These authorities are adopting a charitable model called an e-learning foundation, devised by Microsoft. The software giant believes the foundation will enable all teachers and pupils to have their own laptops.

The amount of extra money which authorities envisage collecting from parents using e-learning foundations becomes clear from Nottingham’s estimate that its 42,000 pupils will require about pound;50,000 a week to fund individual technology.

However, some experts question whether fund-raising on this scale is feasible.
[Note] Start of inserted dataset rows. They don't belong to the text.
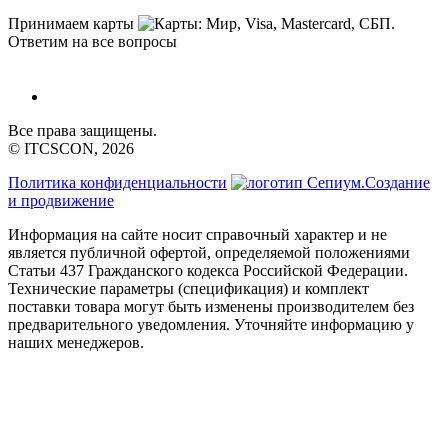
Принимаем карты
Ответим на все вопросы
Все права защищены.
© ITCSCON, 2026
Политика конфиденциальности
Создание
и продвижение
Информация на сайте носит справочный характер и не
является публичной офертой, определяемой положениями
Статьи 437 Гражданского кодекса Российской Федерации.
Технические параметры (спецификация) и комплект
поставки товара могут быть изменены производителем без
предварительного уведомления. Уточняйте информацию у
наших менеджеров.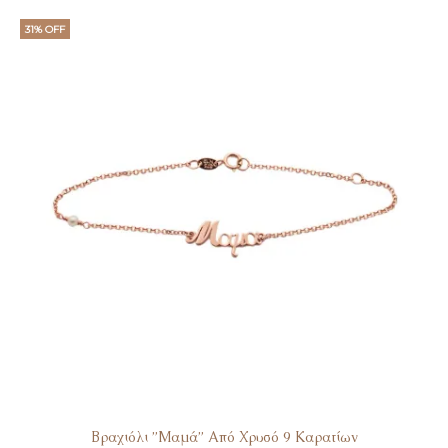
31% OFF
Βραχιόλι ”Μαμά” Από Χρυσό 9 Καρατίων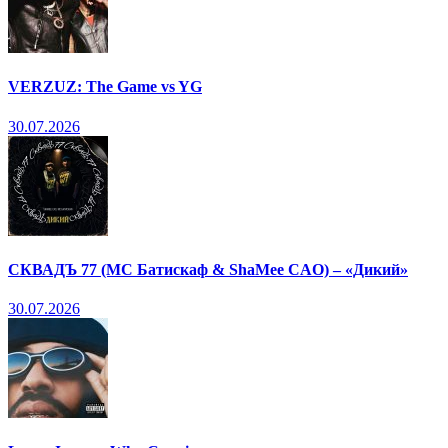
VERZUZ: The Game vs YG
30.07.2026
СКВАДЪ 77 (МС Батискаф & ShaMee CAO) – «Дикий»
30.07.2026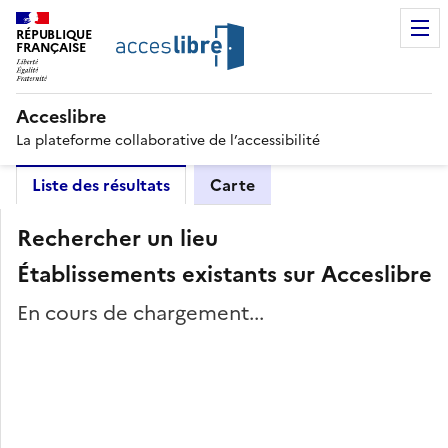
RÉPUBLIQUE
FRANÇAISE
Acceslibre
La plateforme collaborative de l’accessibilité
Liste des résultats
Carte
Rechercher un lieu
Établissements existants sur Acceslibre
En cours de chargement...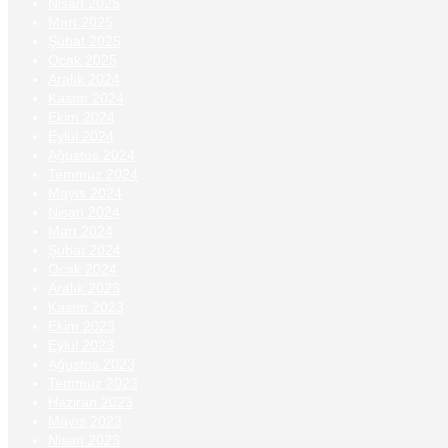
Nisan 2025
Mart 2025
Şubat 2025
Ocak 2025
Aralık 2024
Kasım 2024
Ekim 2024
Eylül 2024
Ağustos 2024
Temmuz 2024
Mayıs 2024
Nisan 2024
Mart 2024
Şubat 2024
Ocak 2024
Aralık 2023
Kasım 2023
Ekim 2023
Eylül 2023
Ağustos 2023
Temmuz 2023
Haziran 2023
Mayıs 2023
Nisan 2023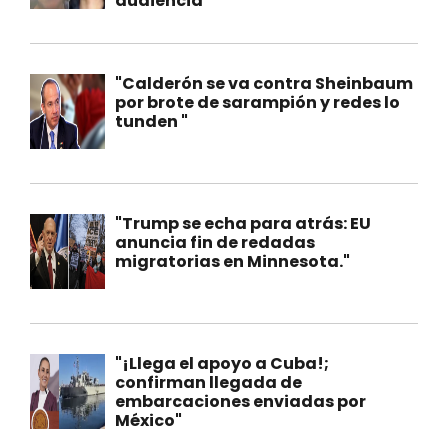
audiencia"
"Calderón se va contra Sheinbaum
por brote de sarampión y redes lo
tunden "
"Trump se echa para atrás: EU
anuncia fin de redadas
migratorias en Minnesota."
"¡Llega el apoyo a Cuba!;
confirman llegada de
embarcaciones enviadas por
México"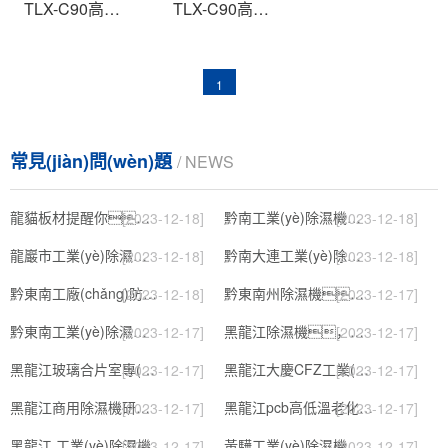
TLX-C90高性能商用除濕機
TLX-C90高配置商用除濕機
1
常見(jiàn)問(wèn)題
/ NEWS
龍貓板材提醒你，雨季裝修應特別注意防潮
黔南工業(yè)除濕機公司
[2023-12-18]
[2023-12-18]
龍巖市工業(yè)除濕機價(jià)格
黔南大連工業(yè)除濕機
[2023-12-18]
[2023-12-18]
黔東南工廠(chǎng)防潮除濕機，工業(yè)除濕機
黔東南州除濕機，濕菱工業(yè)地下室抽濕機 庫房配電房除濕器
[2023-12-18]
[2023-12-17]
黔東南工業(yè)除濕機公司
黑龍江除濕機，工業(yè)除濕機
[2023-12-17]
[2023-12-17]
黑龍江玻璃合片室專(zhuān)用組合型轉輪除濕機
黑龍江大慶CFZ工業(yè)除濕機濕菱除濕機品牌
[2023-12-17]
[2023-12-17]
黑龍江商用除濕機研發(fā)(回饋老顧客,2022已更新)
黑龍江pcb高低溫老化試驗箱
[2023-12-17]
[2023-12-17]
黑龍江 工業(yè)除濕機
黃驊工業(yè)除濕機】倉庫抽濕機】車(chē)間除濕器】
[2023-12-17]
[2023-12-17]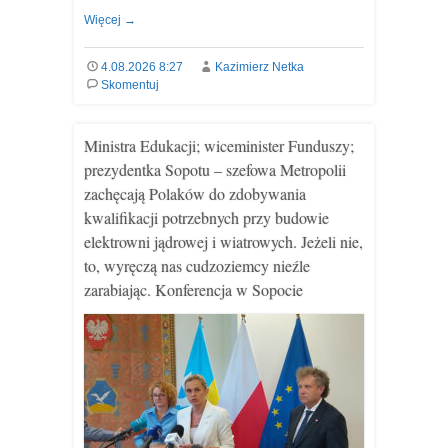
Więcej
→
4.08.2026 8:27
Kazimierz Netka
Skomentuj
Ministra Edukacji; wiceminister Funduszy;
prezydentka Sopotu – szefowa Metropolii
zachęcają Polaków do zdobywania
kwalifikacji potrzebnych przy budowie
elektrowni jądrowej i wiatrowych. Jeżeli nie,
to, wyręczą nas cudzoziemcy nieźle
zarabiając. Konferencja w Sopocie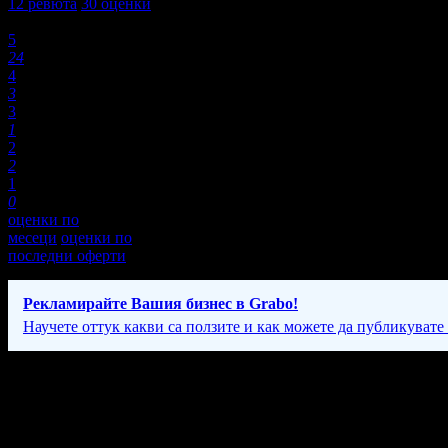
12
ревюта
30
оценки
Оценки:
5
24
4
3
3
1
2
2
1
0
оценки по
месеци
оценки по
последни оферти
Рекламирайте Вашия бизнес в Grabo!
Научете оттук какви са ползите и как можете да публикувате
Фирмени контакти
089 76* ****
(скрит)
Всеки ден: 10:00 - 20:00ч.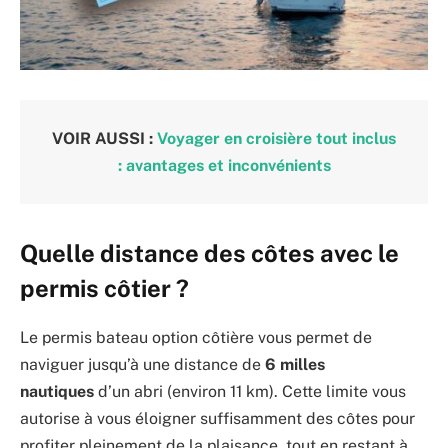
VOIR AUSSI :
Voyager en croisière tout inclus
: avantages et inconvénients
Quelle distance des côtes avec le
permis côtier ?
Le permis bateau option côtière vous permet de
naviguer jusqu’à une distance de
6 milles
nautiques
d’un abri (environ 11 km). Cette limite vous
autorise à vous éloigner suffisamment des côtes pour
profiter pleinement de la plaisance, tout en restant à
Ray Fleming, secondary schools manager with RM, an education technology company working with Microsoft, says schools promoting foundations are failing to interest sufficient parents.

“Typically between 30 and 35 per cent of parents are willing to contribute, but to equip a class and teacher requires commitment from between 70 and 75 per cent of parents,” he says. Schools’ answer to the shortfall is to include only those pupils whose parents contribute.

Although the DfEE does not collect figures on the use of charitable foundations to raise money, which in practice usually means pressurising parents for regular payments, a spokesperson said it was discouraged.

“We provide sufficient funds to meet schools’ needs so there should be no need to raise money in this way,” she says.

Perhaps of more concern to schools considering this fundraising initiative is the bais on which support from Microsoft can be accepted. Microsoft devised its foundation model to enable schools to implement Anytime, Anywhere Learning (AAL), a scheme in which teachers and pupils are given their own laptops to use at school and at home. So far, all the schools setting up e-learning foundations are doing so to fund AAL. However, Microsoft makes use of its operating system and software on the laptops a condition of using AAL, and it has copyright on the AAL brand. “Schools using AAL will be required to use our products exclusively,” says a spokesperson from Microsoft.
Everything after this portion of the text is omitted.